An engaging narrative addresses the misconceptions associated with earth architecture. Many assume that it's only used for housing in poor rural areas—but there are examples of airports, embassies, hospitals, museums, and factories that are made of earth. It's also assumed that earth is a fragile, ephemeral material, while in reality some of the oldest extant buildings on the planet are made of earth. The book also touches on many topics that pervade both architecture and popular media today, such as the ecological benefits and the politics of building with earth, particularly in developing nations where earth buildings are often thought of as pre-modern or backward. With captivating discussion and more than 300 images, Earth Architecture showcases the beauty and simplicity of one of humankind's most evolved and sophisticated building technologies.
ISBN 9781568987675 8.5 x 9 inches (21.6 x 22.9 cm), Hardcover, 208 pages 222 color illustrations; 96 b/w illustrations; A PAPress publication.
About the Author
Ronald Rael is an Architect, Author and Assistant Professor of Architecture at The University of California, Berkeley. He is the founder of EarthArchitecture.org, a clearing house of information on the subject.
EARTH ARCHITECTURE — THE WEBSITE
Dirt—as in clay, gravel, sand, silt, soil, loam, mud—is everywhere. The ground we walk on and grow crops in also just happens to be the most widely used building material on the planet. Civilizations throughout time have used it to create stable, warm, low-impact structures. The world's first skyscrapers were built of mud brick.
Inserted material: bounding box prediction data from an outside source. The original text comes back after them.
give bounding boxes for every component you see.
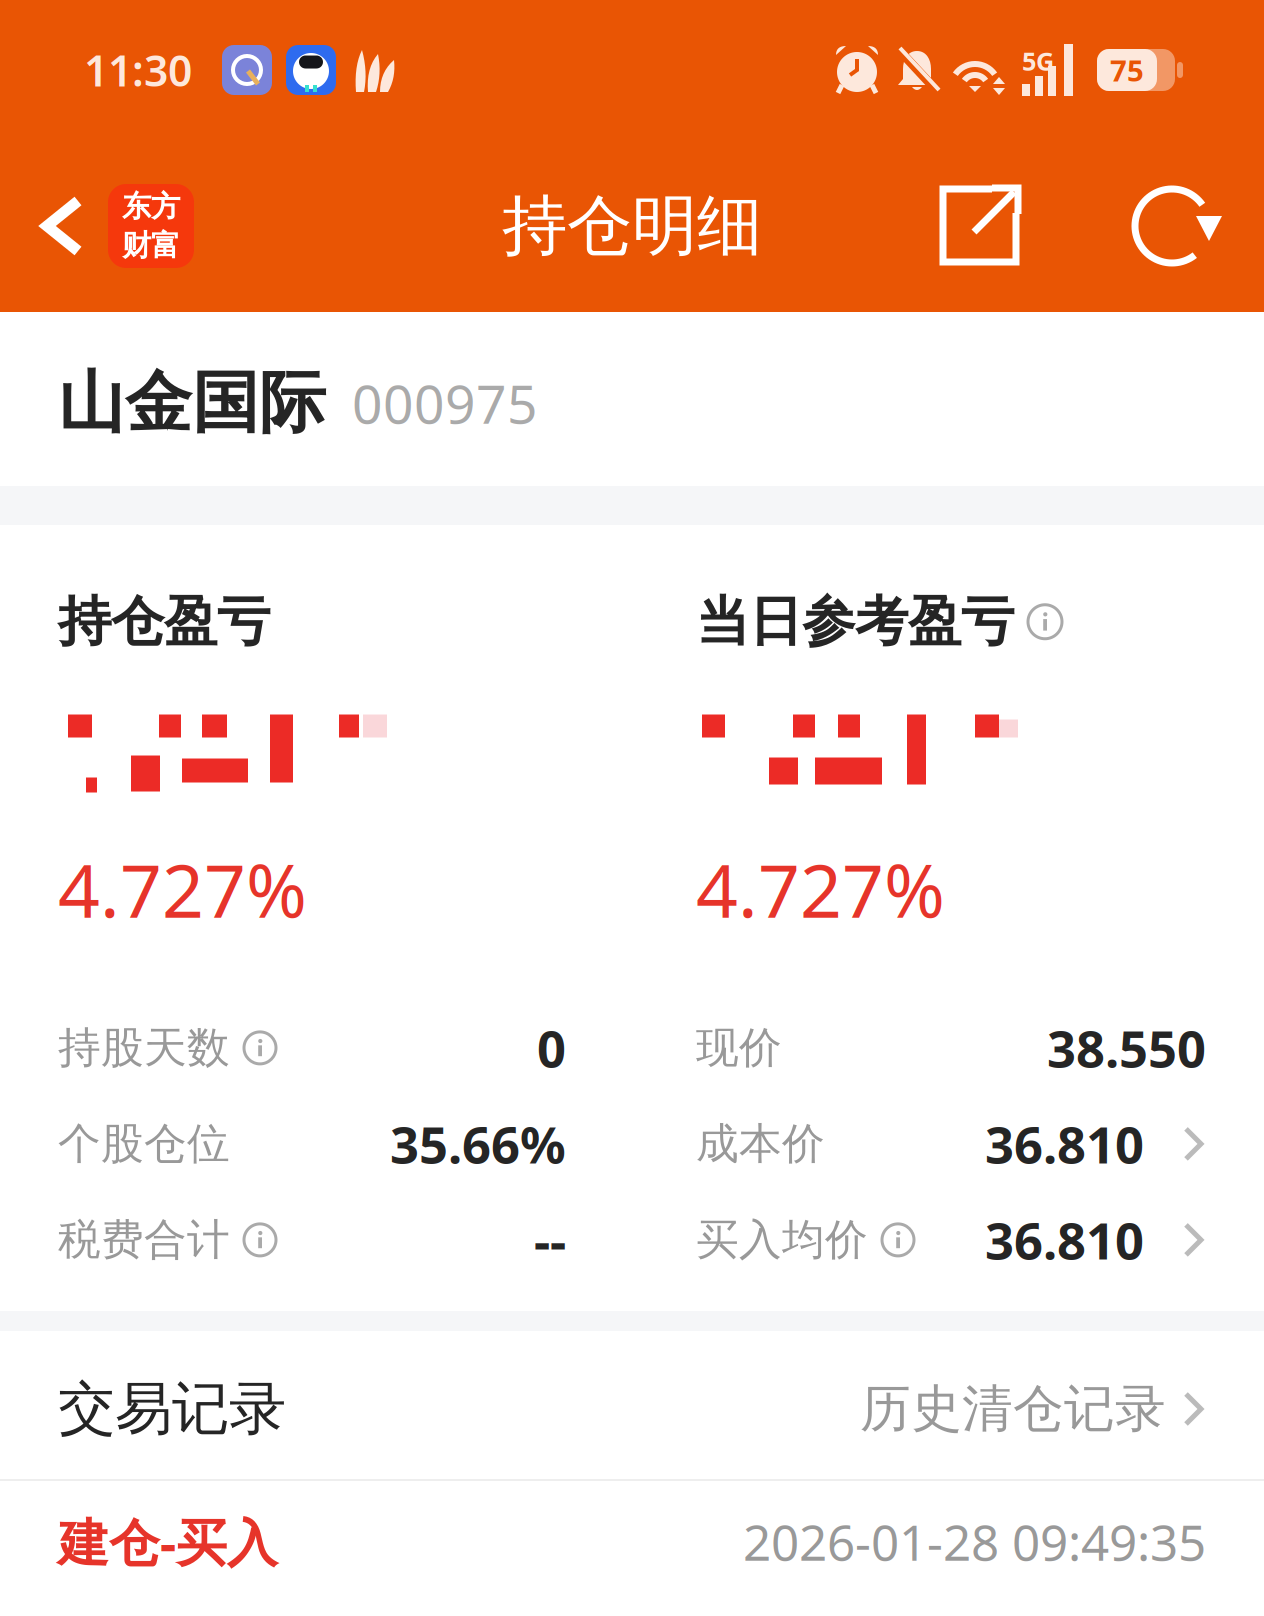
staticText: 交易记录 (58, 1374, 286, 1444)
staticText: -- (534, 1206, 566, 1274)
staticText: 历史清仓记录 (860, 1378, 1166, 1440)
staticText: 5G (1022, 44, 1054, 78)
staticText: 成本价 (696, 1118, 825, 1170)
staticText: 0 (537, 1014, 566, 1082)
button[interactable]: 说明 (244, 1224, 276, 1256)
staticText: 山金国际 (58, 362, 326, 444)
staticText: 000975 (352, 368, 538, 438)
staticText: 35.66% (390, 1110, 566, 1178)
button[interactable]: 东方财富 (108, 184, 194, 268)
button[interactable]: 成本价 (696, 1110, 1206, 1178)
staticText: 持股天数 (58, 1022, 230, 1074)
staticText: 36.810 (985, 1206, 1144, 1274)
button[interactable]: 买入均价 (696, 1206, 1206, 1274)
button[interactable]: 说明 (882, 1224, 914, 1256)
staticText: 4.727% (58, 840, 307, 938)
staticText: 个股仓位 (58, 1118, 230, 1170)
staticText: 财富 (122, 228, 180, 264)
staticText: 11:30 (84, 42, 192, 98)
staticText: 38.550 (1047, 1014, 1206, 1082)
button[interactable]: Share (940, 186, 1020, 266)
button[interactable]: 说明 (244, 1032, 276, 1064)
staticText: 建仓-买入 (58, 1508, 278, 1575)
staticText: 现价 (696, 1022, 782, 1074)
staticText: 4.727% (696, 840, 945, 938)
staticText: 东方 (122, 188, 180, 224)
staticText: 买入均价 (696, 1214, 868, 1266)
button[interactable]: 历史清仓记录 (860, 1378, 1206, 1440)
staticText: 税费合计 (58, 1214, 230, 1266)
button[interactable]: Refresh (1132, 182, 1224, 270)
staticText: 75 (1110, 50, 1144, 90)
staticText: 持仓盈亏 (58, 589, 270, 654)
staticText: 2026-01-28 09:49:35 (743, 1509, 1206, 1574)
staticText: 当日参考盈亏 (696, 589, 1014, 654)
staticText: 36.810 (985, 1110, 1144, 1178)
button[interactable]: 建仓-买入 (0, 1481, 1264, 1616)
button[interactable]: Back (38, 196, 88, 256)
button[interactable]: 说明 (1028, 605, 1062, 639)
staticText: 持仓明细 (502, 186, 762, 266)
Paul Revere, Saddam Hussein, Chairman Mao, and Ronald Reagan all lived in earth houses at various points in their lives, and several of the buildings housing Donald Judd's priceless collection in Marfa, Texas, are made of mud brick. The Earth Architecture website focuses on architecture constructed of mud brick (adobe), rammed earth (pisé), cob, compressed earth block or other methods of earthen construction and serves as a database for the discussion and dissemination of events, resources, and images of earth architecture in the context of contemporary architecture culture.